Does Texas Recognize Common Law Marriage for Gay Couples?

The Supreme Court's landmark ruling in Obergefell v. Hodges, which legalized same-sex marriage in every state, has opened the door for same-sex couples to enter into common-law marriage in Texas. This type of marriage, also known as an informal marriage, is established when two people meet all the requirements of a common-law marriage and agree to be married. The Texas Department of State Health Services states that “applicants, regardless of gender, can apply for an informal marriage license using any date applicable to their relationship.”Once a common-law marriage is legally established and in existence, it is the same as a marriage that was established through a wedding ceremony or license.

To register your marriage, you must file a Declaration of Informal Marriage with the Clerk of the County of your residence. The form can be filled out in advance, but both parties must sign it in the clerk's office under oath. This is an important question affecting determinations of separate and community assets and benefits, such as pensions and Social Security.
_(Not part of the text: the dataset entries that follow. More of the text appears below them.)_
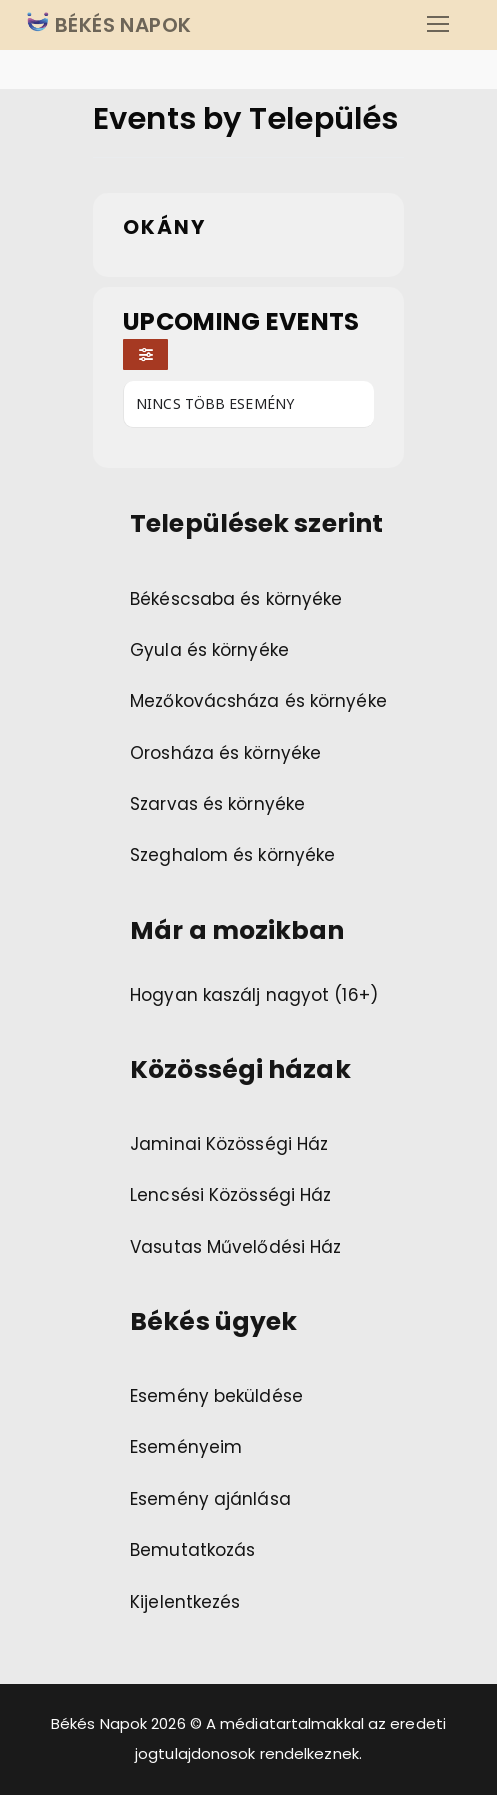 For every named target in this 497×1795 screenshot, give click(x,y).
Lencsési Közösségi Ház (230, 1195)
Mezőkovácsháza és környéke (258, 701)
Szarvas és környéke (217, 804)
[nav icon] (438, 25)
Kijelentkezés (185, 1602)
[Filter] (145, 354)
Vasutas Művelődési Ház (235, 1247)
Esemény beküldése (216, 1396)
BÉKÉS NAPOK (121, 25)
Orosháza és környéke (225, 753)
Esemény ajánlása (210, 1499)
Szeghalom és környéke (232, 855)
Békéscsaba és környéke (236, 599)
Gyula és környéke (209, 650)
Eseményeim (186, 1447)
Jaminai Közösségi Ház (229, 1144)
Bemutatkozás (192, 1550)
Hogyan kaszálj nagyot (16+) (254, 995) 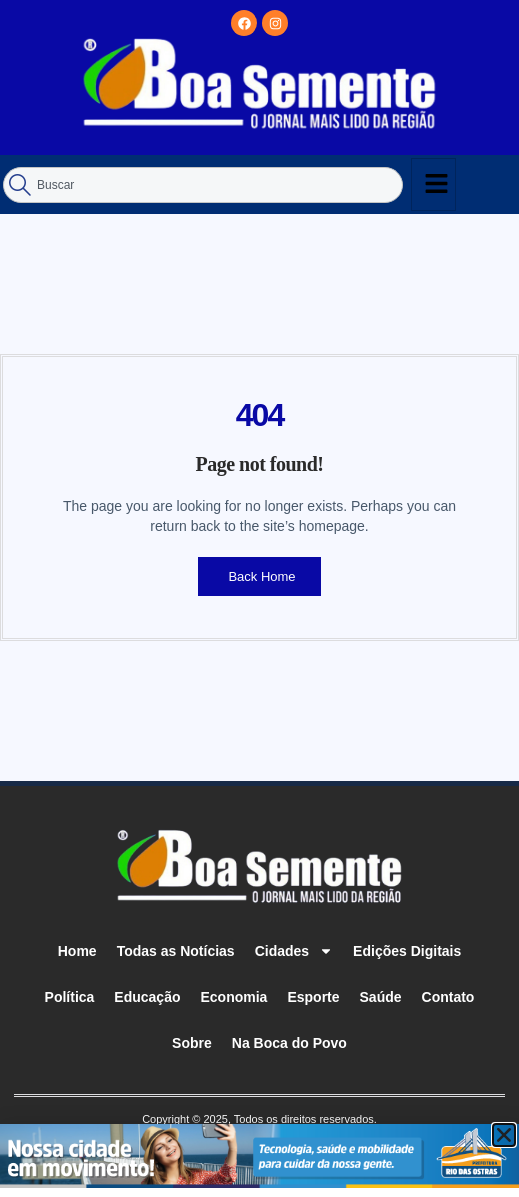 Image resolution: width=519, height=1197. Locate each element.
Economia (234, 997)
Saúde (381, 997)
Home (77, 951)
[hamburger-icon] (433, 184)
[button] (504, 1135)
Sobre (192, 1043)
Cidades (294, 951)
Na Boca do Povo (289, 1043)
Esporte (313, 997)
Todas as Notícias (176, 951)
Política (70, 997)
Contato (448, 997)
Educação (147, 997)
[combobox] (203, 185)
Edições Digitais (407, 951) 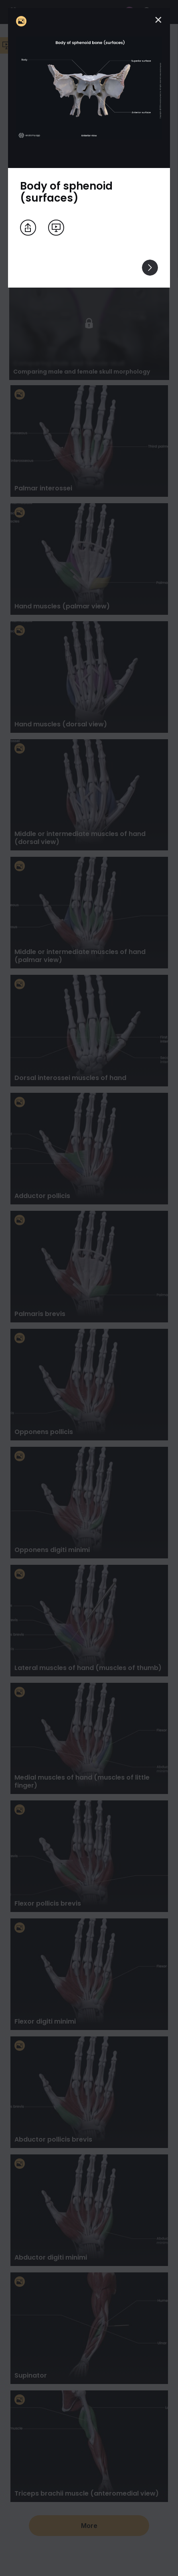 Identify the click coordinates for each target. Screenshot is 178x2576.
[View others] (150, 268) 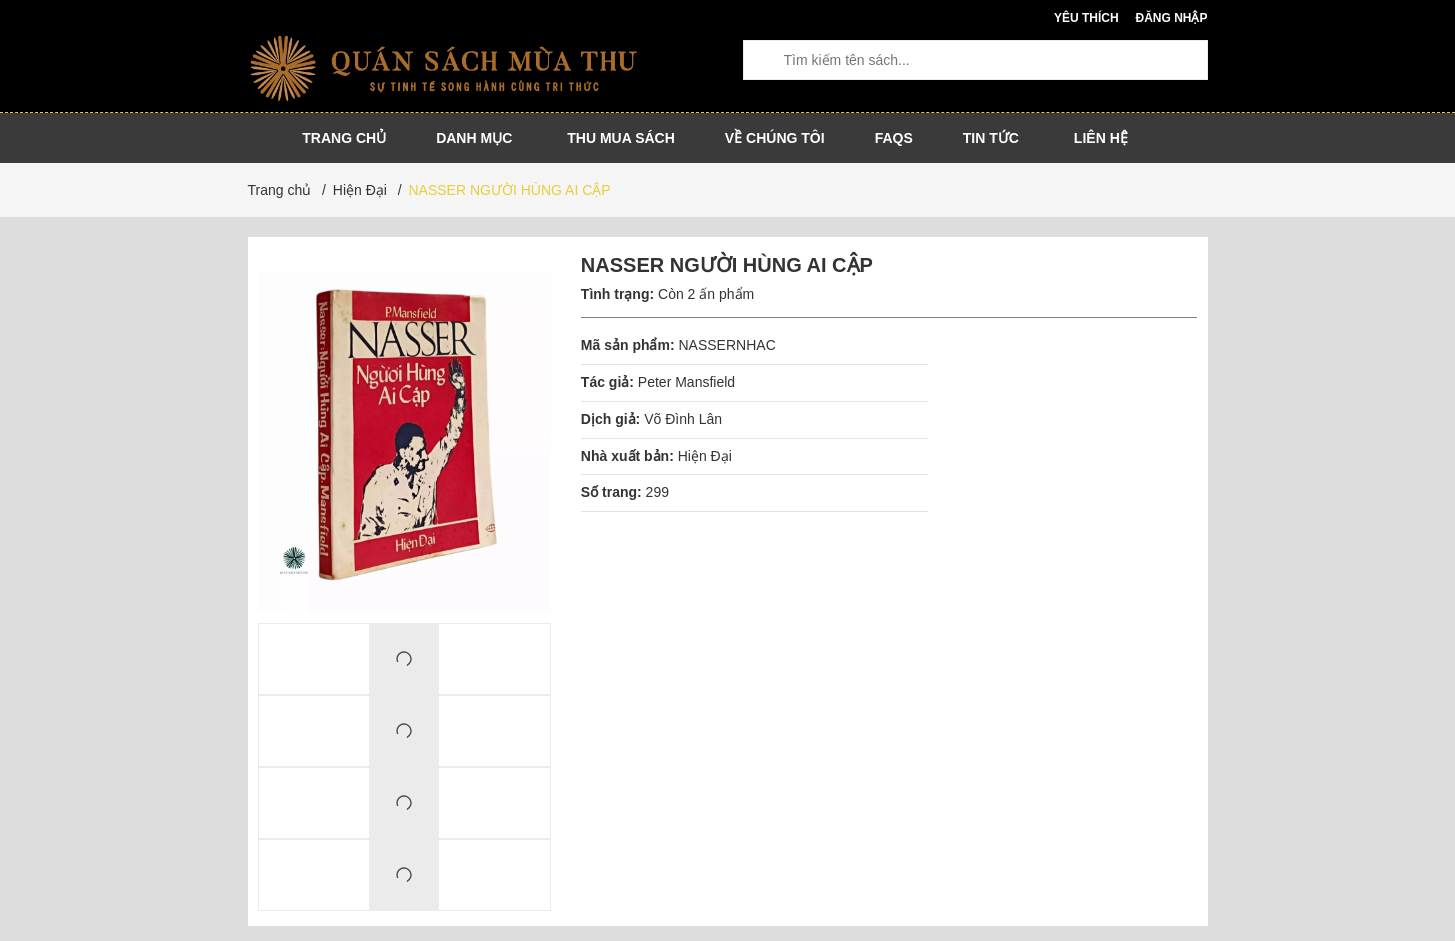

If you are considering moving to another state, you may want to consider seeking legal advice regarding LGBT rights from a family law lawyer or law firm in the state you are considering moving to. Under state law, a same-sex spouse can file for divorce in a county where at least one spouse resides. With the Texas court now recognizing gay marriages, same-sex couples can marry and divorce no differently than opposite-sex couples.

For example, if you filed a tax return as a married couple, applied for loans as a married couple, wore rings on your ring fingers for everyone to see, and filed as a married couple in other ways, the court could declare the informal marriage valid. Justin Nichols, a lawyer for Hoffman at the San Antonio-based Nichols law firm, told Metro Weekly in an interview that proving a common law marriage can be difficult. Even many of the jurors were initially confused about what constituted a common law marriage, believing that it required living together for a certain period of time. Today's victory will bring joy to tens of thousands of Texans and their families who have the same dreams of marriage as anyone else. While the work toward equality for all Texans is far from over, the campaign for freedom to marry has been transformative in helping Texans understand who gay people are. Graham said the Supreme Court could reverse its own precedent at some point, resulting in a ban on same-sex marriages in 36 states that prohibit same-sex marriages, either by law or by constitutional amendment. Later, the same marriage laws and divorce laws now apply to all married couples regardless of gender or sexual orientation. On Dec.

8, Attorney General Crawford Martin declared the marriage null and void, upheld the clerk's decision not to recognize the marriage, and said it was impossible for a same-sex couple to marry. Last week, however, a San Antonio jury delivered a verdict in favor of a gay man who sought to prove that he had been in a common law marriage since 1996 and is therefore entitled to alimony and other marital benefits even when he and his partner separate. Section 377A of the Singapore Penal Code criminalizes sexual relations between men. In 1973, following a same-sex couple's application for a marriage license in Wharton County the previous year, the Texas Legislature passed a bill requiring marriages to be between a man and a woman. However, with Obergefell v.

Hodges ruling that the ban on same-sex marriage was unconstitutional, it changed the lives of many Texas same-sex couples.